The complementarity problems have been widely used in the engineering design, information technology, economic equilibrium, etc. Since some elements may involve uncertain data in practical applications, many problems can be attributed to stochastic variational inequality problems or stochastic linear complementarity problems, and arouse the attention of many researchers. Gurkan et al. [1] proposed the expected value (EV) formulation of stochastic variational inequality by using the sample-path method. Chen and Fukushima [2] proposed the expected residual minimization (ERM) formulation for stochastic linear complementarity problems by quasi-Monte Carlo methods. Lin and Fukushima [3] proposed the stochastic mathematical programs with equilibrium constraints (SMPEC) for the stochastic nonlinear complementarity problems. Zhou and Cacceta [4] transformed the monotone stochastic linear complementarity problem (SLCP) in finite sample space into a constrained minimization problem, and solved it with the Feasible Semi-smooth Newton Method. Mangasarian and Ren [5] given a new error bound for the monotone LCP based on the error bounds. Chen et al. [6] studied the SLCP involving a random matrix whose expectation matrix is positive semi-definite. Zhang and Chen [7] proposed a smooth projection gradient algorithm to solve the SLCP. However, these methods are only suitable for solving the small-scale SLCP.

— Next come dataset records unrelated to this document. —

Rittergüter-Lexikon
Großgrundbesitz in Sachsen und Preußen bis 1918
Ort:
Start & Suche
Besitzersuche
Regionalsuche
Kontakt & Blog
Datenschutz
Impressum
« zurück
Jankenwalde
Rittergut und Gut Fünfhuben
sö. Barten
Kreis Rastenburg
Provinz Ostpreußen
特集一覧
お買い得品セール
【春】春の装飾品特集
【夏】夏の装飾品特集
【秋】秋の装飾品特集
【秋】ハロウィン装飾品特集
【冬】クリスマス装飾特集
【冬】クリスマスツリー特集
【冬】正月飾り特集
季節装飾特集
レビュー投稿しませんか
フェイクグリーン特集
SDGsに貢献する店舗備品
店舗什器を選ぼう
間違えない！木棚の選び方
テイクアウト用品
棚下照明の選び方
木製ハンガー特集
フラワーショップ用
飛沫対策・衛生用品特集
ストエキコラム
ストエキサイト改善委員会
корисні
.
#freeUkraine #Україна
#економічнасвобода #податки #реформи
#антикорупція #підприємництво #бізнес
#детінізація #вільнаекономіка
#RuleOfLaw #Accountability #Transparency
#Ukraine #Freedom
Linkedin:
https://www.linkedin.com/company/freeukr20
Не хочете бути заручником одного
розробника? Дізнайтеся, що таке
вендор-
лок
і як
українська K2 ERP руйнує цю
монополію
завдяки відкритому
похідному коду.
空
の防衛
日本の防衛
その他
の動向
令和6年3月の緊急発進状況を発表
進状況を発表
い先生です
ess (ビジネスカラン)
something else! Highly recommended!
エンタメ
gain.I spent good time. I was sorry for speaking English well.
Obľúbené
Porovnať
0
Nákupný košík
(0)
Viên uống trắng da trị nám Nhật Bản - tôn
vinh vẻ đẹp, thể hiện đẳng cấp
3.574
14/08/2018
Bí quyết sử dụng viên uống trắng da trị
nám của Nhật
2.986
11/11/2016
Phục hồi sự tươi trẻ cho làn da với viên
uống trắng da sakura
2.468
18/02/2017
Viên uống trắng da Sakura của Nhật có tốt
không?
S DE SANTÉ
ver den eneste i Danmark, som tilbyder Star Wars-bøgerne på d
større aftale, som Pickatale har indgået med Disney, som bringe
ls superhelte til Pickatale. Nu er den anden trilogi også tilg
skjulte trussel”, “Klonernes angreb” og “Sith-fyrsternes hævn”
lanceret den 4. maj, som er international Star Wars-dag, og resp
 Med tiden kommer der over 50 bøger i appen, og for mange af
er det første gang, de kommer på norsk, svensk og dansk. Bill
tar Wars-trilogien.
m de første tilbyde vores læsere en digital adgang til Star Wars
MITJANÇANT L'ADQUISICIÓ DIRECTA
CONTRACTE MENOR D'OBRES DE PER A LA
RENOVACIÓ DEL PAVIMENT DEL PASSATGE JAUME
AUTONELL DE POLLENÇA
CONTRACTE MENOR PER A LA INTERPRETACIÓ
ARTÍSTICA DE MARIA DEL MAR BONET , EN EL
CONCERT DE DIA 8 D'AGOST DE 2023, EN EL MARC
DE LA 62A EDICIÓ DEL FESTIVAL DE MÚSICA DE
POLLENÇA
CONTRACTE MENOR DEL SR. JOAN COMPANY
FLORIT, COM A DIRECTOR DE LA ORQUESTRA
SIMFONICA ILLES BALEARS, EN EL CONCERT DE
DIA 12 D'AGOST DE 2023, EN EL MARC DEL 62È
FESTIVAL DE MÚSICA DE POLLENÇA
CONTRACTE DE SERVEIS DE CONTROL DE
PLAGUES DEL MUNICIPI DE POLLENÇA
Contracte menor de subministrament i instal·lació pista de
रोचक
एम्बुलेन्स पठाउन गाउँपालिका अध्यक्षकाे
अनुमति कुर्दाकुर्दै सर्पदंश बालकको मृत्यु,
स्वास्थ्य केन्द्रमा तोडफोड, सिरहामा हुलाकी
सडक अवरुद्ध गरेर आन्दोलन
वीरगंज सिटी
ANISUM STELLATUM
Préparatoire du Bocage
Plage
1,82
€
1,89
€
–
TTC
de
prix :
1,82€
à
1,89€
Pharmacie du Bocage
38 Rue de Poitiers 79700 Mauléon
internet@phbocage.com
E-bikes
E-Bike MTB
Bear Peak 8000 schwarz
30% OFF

In recent years, some scholars have proposed a series of methods for the study of large-scale complementarity problems. Dong and Jiang [8] proposed a class of modified modulus-based method. Bai [9] presented a class of modulus-based matrix splitting iteration methods. Bai and Evans [10] [11] also proposed a class of modulus-based synchronous multi-splitting (MSM) iteration methods. Bai and Zhang [12] further proposed a synchronous two-stage multi-splitting iteration method, which can be applied to solving the large-scale linear complementarity problems. Zhang [13] summarized the latest development and achievements of the modulus-based matrix splitting iteration methods, including the corresponding multi-splitting iteration methods, etc. Zhang [14] improved the convergence theorem of matrix multi-splitting methods for linear complementarity problems. Such methods are easy to be implemented and very eﬀicient in practical applications, and there is no need to project iteration results into space ${R}_{+}^{n}$ . Li et al. [15] [16] [17] [18] applied a class of modulus-based matrix splitting iteration methods to solving the nonlinear complementarity problem. Numerical results show that the methods are efficient. In the past decade many scholars have made many new achievements in this field, see the literatures [19] - [30] .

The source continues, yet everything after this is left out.